DENVER, CO –  Employees of the Autumn Heights Care Center were forced to call 911 for help on Christmas morning.

Why?  Because there wasn’t enough medical staff on scene to provide adequate care to the 50 residents.

On Christmas Day, someone inside of the Autumn Heights Care Center called 911 for help because they were extremely short staffed and could not tend to all the patients.

According to an unnamed source, News4 Nashville reported that there was only one nurse on duty for roughly fifty patients.

While there is no independent verification of those numbers, the Denver Department of Health and Environment did confirm the nursing home had issues with their staffing.

News4 reported that the employee who called 911 requested that all the patients be transported to local hospital for the medical care that they were unable to provide. It is unclear if the patients needed routine medical care or if they were suffering from COVID.

However, earlier this month the facility reported to the Colorado State Joint Information Center that they had seen an outbreak of COVID. The center reported the COVID outbreak was relayed to them on December 18th.

Member of the Colorado Department of Public Health and Environment outbreak team has been working with the facility since the report of the outbreak. The hope is that the team will be able to minimize the impact the virus has to those in the home and stop the outbreak.

News4 spoke to the DDPHE regarding the call for help from inside the facility. They reported that the call for help and request for medical transfers did not seem related to the COVID outbreak.

They also noted that the request to transfer was ultimately denied and instead, the Denver Health Paramedic Division stepped up and sent resources into the facility.

Members with the Colorado Joint Information Center reported that they have been in talks with the leadership at Autumn Heights regarding the staffing shortage at the facility.

Until the facility has the means to fully support the number of patients they have in care, staffing will be provided to them by the State Staffing Fusion Center.

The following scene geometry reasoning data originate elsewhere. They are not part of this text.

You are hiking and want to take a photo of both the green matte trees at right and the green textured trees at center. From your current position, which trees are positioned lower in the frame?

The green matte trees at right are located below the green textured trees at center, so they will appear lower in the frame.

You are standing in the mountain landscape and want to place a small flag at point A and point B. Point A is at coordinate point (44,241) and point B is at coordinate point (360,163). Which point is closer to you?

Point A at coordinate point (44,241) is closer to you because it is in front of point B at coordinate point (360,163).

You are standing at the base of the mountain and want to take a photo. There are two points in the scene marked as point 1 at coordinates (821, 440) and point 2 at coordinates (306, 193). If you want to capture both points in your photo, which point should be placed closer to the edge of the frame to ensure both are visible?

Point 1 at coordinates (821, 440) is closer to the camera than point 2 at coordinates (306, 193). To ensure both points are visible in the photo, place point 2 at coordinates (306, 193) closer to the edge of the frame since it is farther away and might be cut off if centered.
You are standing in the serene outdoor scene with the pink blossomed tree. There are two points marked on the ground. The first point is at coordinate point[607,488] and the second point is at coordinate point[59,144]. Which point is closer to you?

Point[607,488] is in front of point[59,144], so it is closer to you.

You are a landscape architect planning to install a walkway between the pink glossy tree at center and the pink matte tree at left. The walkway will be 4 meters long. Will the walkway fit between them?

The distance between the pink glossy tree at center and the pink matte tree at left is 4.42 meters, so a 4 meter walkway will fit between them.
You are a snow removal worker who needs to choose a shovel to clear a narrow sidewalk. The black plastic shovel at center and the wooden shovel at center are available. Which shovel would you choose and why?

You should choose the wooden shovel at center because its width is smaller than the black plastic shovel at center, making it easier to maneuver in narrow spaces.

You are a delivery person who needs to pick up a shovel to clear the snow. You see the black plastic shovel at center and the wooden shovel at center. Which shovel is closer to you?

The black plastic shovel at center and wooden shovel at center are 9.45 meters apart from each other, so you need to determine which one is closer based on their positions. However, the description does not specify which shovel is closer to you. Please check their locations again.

While it is unknown if the facility was understaffed due to employee related issues or COVID positive nursing staff, other areas throughout the country are noticing staffing issues over the virus.

One of these companies, CityMD, has recently announced that they will be closing three of their offices in Brooklyn, New York due to staffing shortages.

According to the company, the urgent care centers in Cobble Hill, Prospect Park South and Bensonhurst were all closed during the week of December 15th due to staffing shortages caused by the Omicron variant.

The company, which is a well-used COVID testing site, believes that closing these sites temporarily will allow them to stay open.

While the company does not cite any specific reason why they felt the move was necessary, some speculate it is because they do not have enough healthy staff members to keep all the locations open. People like @Dancey_ posted on Twitter:

“i worked at citymd and let me tell yall. this is code for “our entire staff got covid at this location and we cant keep moving employees around” this is for the best.”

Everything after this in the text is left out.